» PROBLEM TO WORK ON
Among the records, which lines hold the word "that"? Pick them out.

* * * * * * *

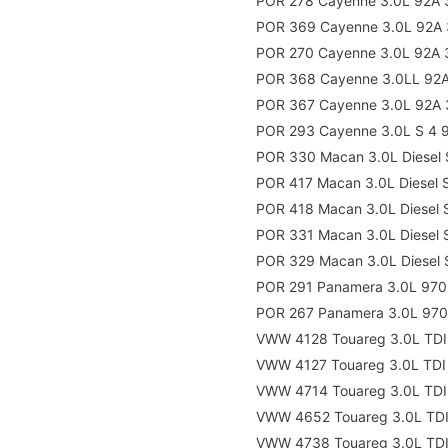
POR 278 Cayenne 3.0L 92A 
POR 369 Cayenne 3.0L 92A 
POR 270 Cayenne 3.0L 92A 
POR 368 Cayenne 3.0LL 92A
POR 367 Cayenne 3.0L 92A 
POR 293 Cayenne 3.0L S 4 
POR 330 Macan 3.0L Diesel
POR 417 Macan 3.0L Diesel
POR 418 Macan 3.0L Diesel
POR 331 Macan 3.0L Diesel
POR 329 Macan 3.0L Diesel
POR 291 Panamera 3.0L 970
POR 267 Panamera 3.0L 970
VWW 4128 Touareg 3.0L TDI
VWW 4127 Touareg 3.0L TDI
VWW 4714 Touareg 3.0L TDI
VWW 4652 Touareg 3.0L TDI
VWW 4738 Touareg 3.0L TDI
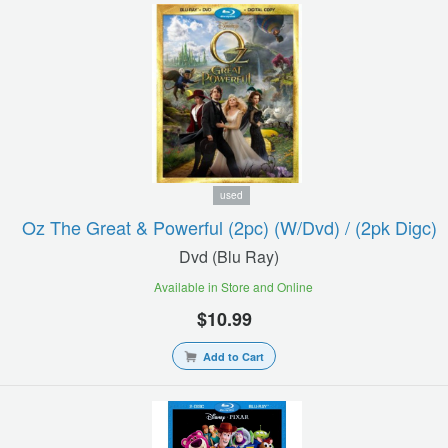
used
Oz The Great & Powerful (2pc) (w/dvd) / (2pk Digc)
Dvd (blu Ray)
Available in Store and Online
$10.99
Add to Cart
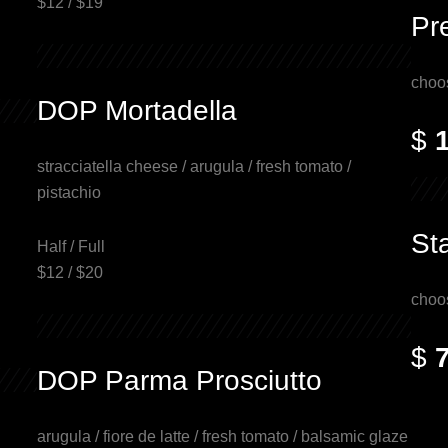
$12 / $19
Pr
choo
DOP Mortadella
$
stracciatella cheese / arugula / fresh tomato /
pistachio
St
Half / Full
$12 / $20
choo
$
DOP Parma Prosciutto
arugula / fiore de latte / fresh tomato / balsamic glaze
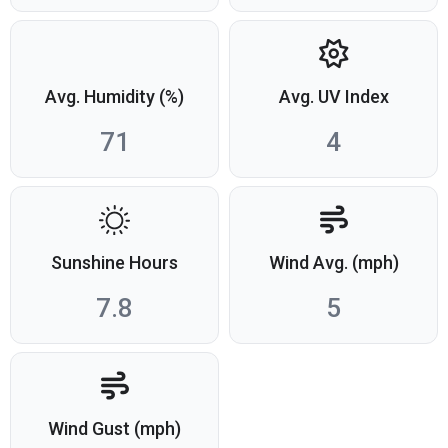
Avg. Humidity (%)
Avg. UV Index
71
4
Sunshine Hours
Wind Avg. (mph)
7.8
5
Wind Gust (mph)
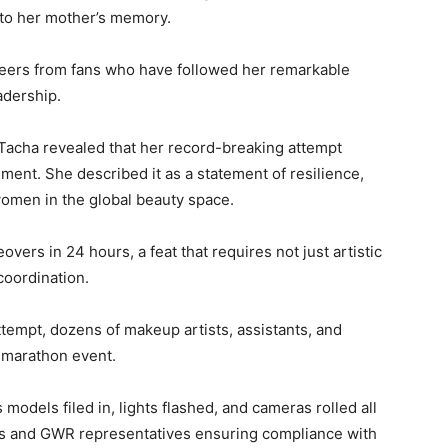
t to her mother’s memory.
eers from fans who have followed her remarkable
adership.
 Tacha revealed that her record-breaking attempt
ent. She described it as a statement of resilience,
 women in the global beauty space.
vers in 24 hours, a feat that requires not just artistic
coordination.
ttempt, dozens of makeup artists, assistants, and
e marathon event.
odels filed in, lights flashed, and cameras rolled all
ers and GWR representatives ensuring compliance with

* * * * * * *

» RESULT
 Tacha revealed that her record-breaking attempt
vers in 24 hours, a feat that requires not just artistic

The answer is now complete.